Q. I have a question about the secretion of aldosterone that I haven’t been able to figure out by searching online or looking in books (maybe I’m looking in the wrong places!). My question stems from my understanding that aldosterone is one of the end products in the pathway starting with cholesterol.  We learned from you, and other professors too, that aldosterone secretion isn’t really dependent on ACTH but more on angiotensin II, but I guess my confusion is due to the fact that ACTH is responsible for converting cholesterol to pregnenolone which then can go on to produce the aldosterone, cortisol, and androgens we need.  In a nutshell, why doesn’t aldosterone secretion depend on ACTH?  If you could help me fill in some blanks, that would be great!

A. That’s a great question! It is a bit confusing. If ACTH stimulates the initial conversion of cholesterol to pregnenolone, then why shouldn’t all the end products go up?!

There are actually several things that stimulate aldosterone production/release. The two major regulators are angiotensin II and potassium. ACTH, other POMC peptides, sodium, vasopressin, dopamine, atrial natriuretic peptide, beta-adrenergic agents, serotonin and somatostatin are minor modulators. They have some effect on aldosterone but it’s negligible compared to angiotensin II and potassium.

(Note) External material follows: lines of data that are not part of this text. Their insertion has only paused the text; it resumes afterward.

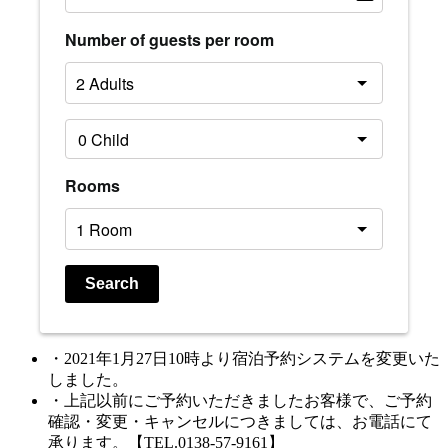
Number of guests per room
Rooms
Search
・2021年1月27日10時より宿泊予約システムを変更いた
しました。
・上記以前にご予約いただきましたお客様で、ご予約
確認・変更・キャンセルにつきましては、お電話にて
承ります。【TEL.0138-57-9161】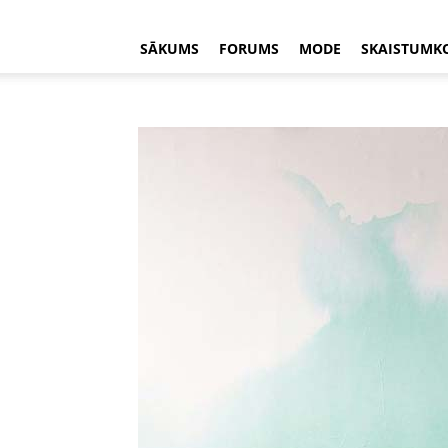
SĀKUMS
FORUMS
MODE
SKAISTUMK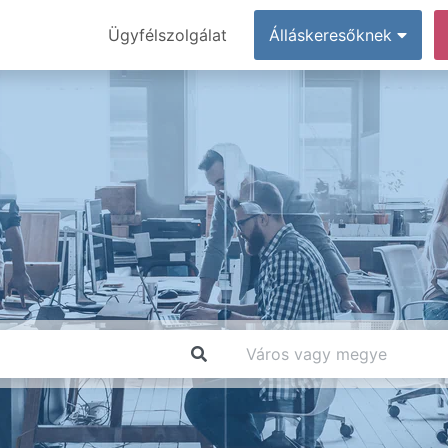
Ügyfélszolgálat
Álláskeresőknek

With regard to angiotensin II and ACTH, it’s possible that these substances act on different parts of the aldosterone synthesis pathway (see the diagram above). Some sources say angiotensin II stimulates production of all of the enzymes used in the synthesis of aldosterone, others say it just acts on the first and last enzymes, and still others say it just on the last enzyme (aldosterone synthase). Same goes for ACTH.

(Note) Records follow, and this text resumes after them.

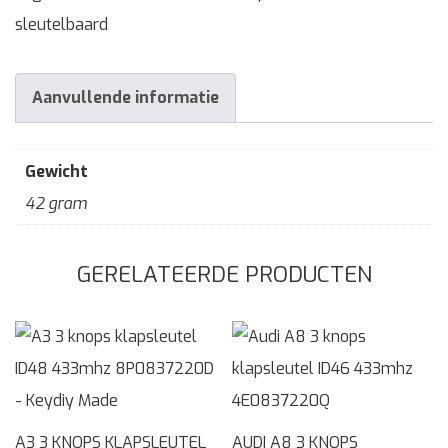
sleutelbaard
Aanvullende informatie
Gewicht
42 gram
GERELATEERDE PRODUCTEN
A3 3 KNOPS KLAPSLEUTEL
AUDI A8 3 KNOPS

Another difference between the two is more of a biochemistry thing, if you can stay awake for it. Angiotensin II and ACTH exert their effects using different cell-signaling pathways. Angiotensin II binds to G-protein coupled receptors, activating phospholipase C, which hydrolyzes PIP2 to IP3, which releases intracellular calcium ions, which activates protein kinase A. ACTH, on the other hand, binds to the cell-surface melanocortin-2 receptor, which activates adenylate cyclase, produces cAMP, and activates Ca2+-calmodulin-dependent protein kinase (CaMK) and diacylglycerol-dependent protein kinase C (PKC). Maybe these pathways have different efficiencies – maybe the G-protein/PKA pathway is simply better at increasing production of the necessary enzymes.

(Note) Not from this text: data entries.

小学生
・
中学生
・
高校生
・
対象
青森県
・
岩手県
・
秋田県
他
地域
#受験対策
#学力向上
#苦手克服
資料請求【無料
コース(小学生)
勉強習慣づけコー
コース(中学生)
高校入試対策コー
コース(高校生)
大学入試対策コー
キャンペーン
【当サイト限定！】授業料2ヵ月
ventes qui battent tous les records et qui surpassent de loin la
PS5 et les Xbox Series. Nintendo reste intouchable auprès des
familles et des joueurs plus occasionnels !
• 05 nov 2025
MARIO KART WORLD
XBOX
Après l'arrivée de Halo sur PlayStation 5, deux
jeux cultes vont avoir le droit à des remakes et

I think for our purposes, though, it’s just important to know that angiotensin II is simply a stronger stimulator of aldosterone synthesis. ACTH is great at stimulating production of cortisol and sex steroids, but it’s not as good at stimulating production of aldosterone. Some of the enzymes in the steroid pathways are the same, but there are several that are unique to each pathway – and ACTH does not appear to be able to stimulate the enzymes unique to the aldosterone pathway very well.